▸ **Directions**
Would you restate each entry word for word, omitting the pictures?

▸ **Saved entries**
────────────────

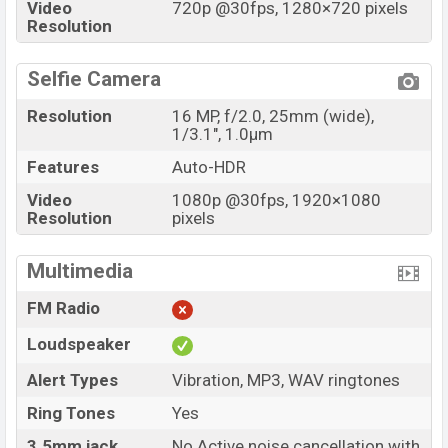
Video
720p @30fps, 1280×720 pixels
Resolution
Selfie Camera
Resolution
16 MP, f/2.0, 25mm (wide),
1/3.1", 1.0µm
Features
Auto-HDR
Video
1080p @30fps, 1920×1080
Resolution
pixels
Multimedia
FM Radio
Loudspeaker
Alert Types
Vibration, MP3, WAV ringtones
Ring Tones
Yes
3.5mm jack
No Active noise cancellation with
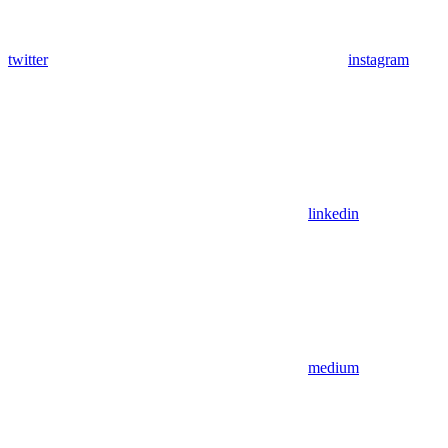
twitter
instagram
linkedin
medium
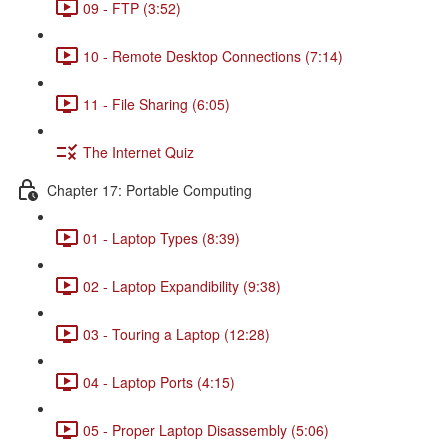
09 - FTP (3:52)
10 - Remote Desktop Connections (7:14)
11 - File Sharing (6:05)
The Internet Quiz
Chapter 17: Portable Computing
01 - Laptop Types (8:39)
02 - Laptop Expandibility (9:38)
03 - Touring a Laptop (12:28)
04 - Laptop Ports (4:15)
05 - Proper Laptop Disassembly (5:06)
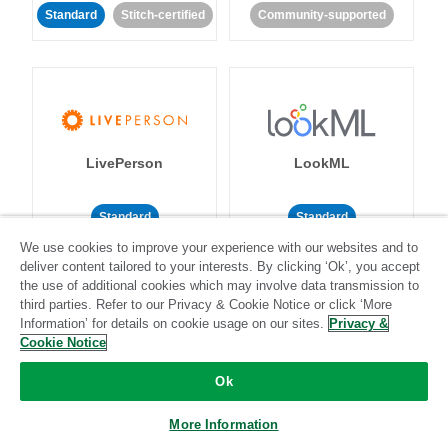
Standard
Stitch-certified
Community-supported
LivePerson
LookML
Standard
Standard
We use cookies to improve your experience with our websites and to
Community-supported
Community-supported
deliver content tailored to your interests. By clicking ‘Ok’, you accept
the use of additional cookies which may involve data transmission to
third parties. Refer to our Privacy & Cookie Notice or click ‘More
Information’ for details on cookie usage on our sites.
Privacy &
Cookie Notice
Ok
Magento
Mailchimp
More Information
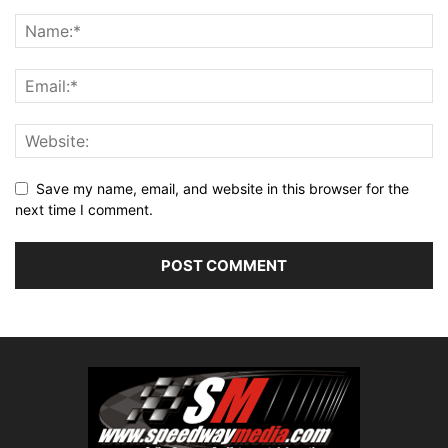
Save my name, email, and website in this browser for the
next time I comment.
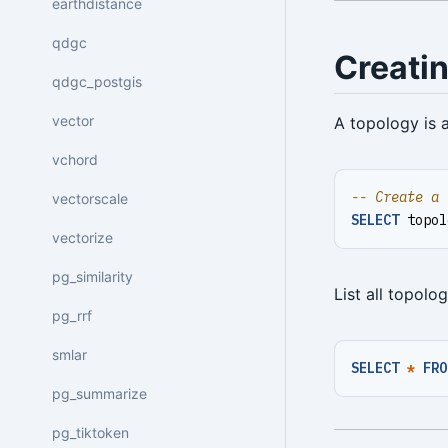
earthdistance
qdgc
Creati
qdgc_postgis
vector
A topology is 
vchord
vectorscale
SELECT
topol
vectorize
pg_similarity
List all topolog
pg_rrf
smlar
SELECT
*
FRO
pg_summarize
pg_tiktoken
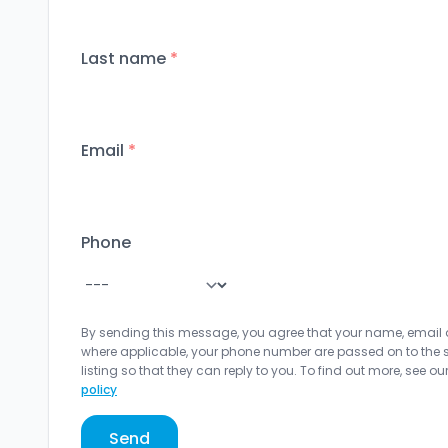
Last name
*
Email
*
Phone
By sending this message, you agree that your name, email
where applicable, your phone number are passed on to the sel
listing so that they can reply to you. To find out more, see ou
policy
Send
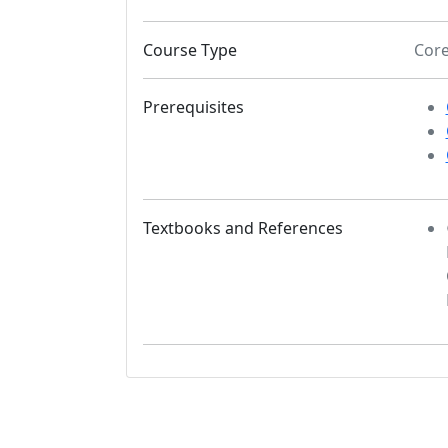
Course Type
Cor
Prerequisites
Textbooks and References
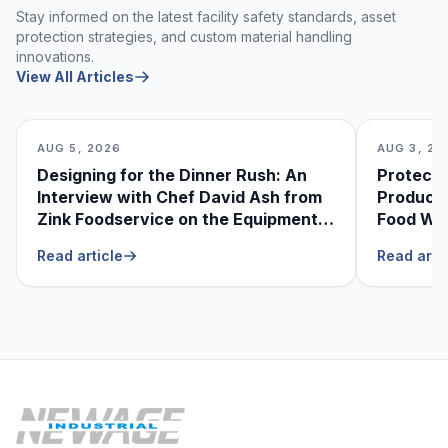
Stay informed on the latest facility safety standards, asset
protection strategies, and custom material handling
innovations.
View All Articles
AUG 5, 2026
AUG 3, 20
Designing for the Dinner Rush: An
Protecti
Interview with Chef David Ash from
Produce
Zink Foodservice on the Equipment
Food Was
He Can’t Live Without
Foodser
Read article
Read arti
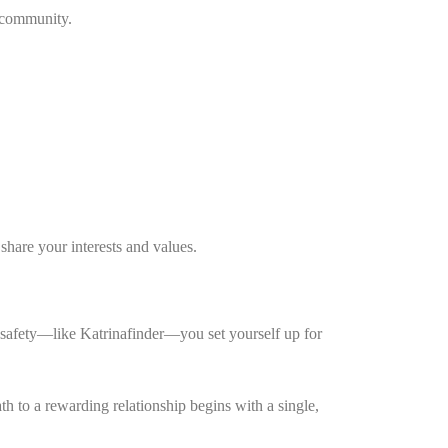
s community.
hare your interests and values.
er safety—like Katrinafinder—you set yourself up for
h to a rewarding relationship begins with a single,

────────────────

▸ **Output below**
Video
720p @30fps, 1280×720 pixels
Resolution
Selfie Camera
Resolution
16 MP, f/2.0, 25mm (wide),
1/3.1", 1.0µm
Features
Auto-HDR
Video
1080p @30fps, 1920×1080
Resolution
pixels
Multimedia
FM Radio
Loudspeaker
Alert Types
Vibration, MP3, WAV ringtones
Ring Tones
Yes
3.5mm jack
No Active noise cancellation with
twitter
instagram
linkedin
medium
09 - FTP (3:52)
10 - Remote Desktop Connections (7:14)
11 - File Sharing (6:05)
The Internet Quiz
Chapter 17: Portable Computing
01 - Laptop Types (8:39)
02 - Laptop Expandibility (9:38)
03 - Touring a Laptop (12:28)
04 - Laptop Ports (4:15)
05 - Proper Laptop Disassembly (5:06)
Standard
Stitch-certified
Community-supported
LivePerson
LookML
Standard
Standard
We use cookies to improve your experience with our websites and to
Community-supported
Community-supported
deliver content tailored to your interests. By clicking ‘Ok’, you accept
the use of additional cookies which may involve data transmission to
third parties. Refer to our Privacy & Cookie Notice or click ‘More
Information’ for details on cookie usage on our sites.
Privacy &
Cookie Notice
Ok
Magento
Mailchimp
More Information
Save my name, email, and website in this browser for the
next time I comment.
earthdistance
qdgc
Creati
qdgc_postgis
vector
A topology is 
vchord
vectorscale
SELECT
topol
vectorize
pg_similarity
List all topolog
pg_rrf
smlar
SELECT
*
FRO
pg_summarize
pg_tiktoken
Last name
*
Email
*
Phone
By sending this message, you agree that your name, email
where applicable, your phone number are passed on to the sel
listing so that they can reply to you. To find out more, see ou
policy
Send
Course Type
Cor
Prerequisites
Textbooks and References
Stay informed on the latest facility safety standards, asset
protection strategies, and custom material handling
innovations.
View All Articles
AUG 5, 2026
AUG 3, 20
Designing for the Dinner Rush: An
Protecti
Interview with Chef David Ash from
Produce
Zink Foodservice on the Equipment
Food Was
He Can’t Live Without
Foodser
Read article
Read arti
s community.
hare your interests and values.
er safety—like Katrinafinder—you set yourself up for
h to a rewarding relationship begins with a single,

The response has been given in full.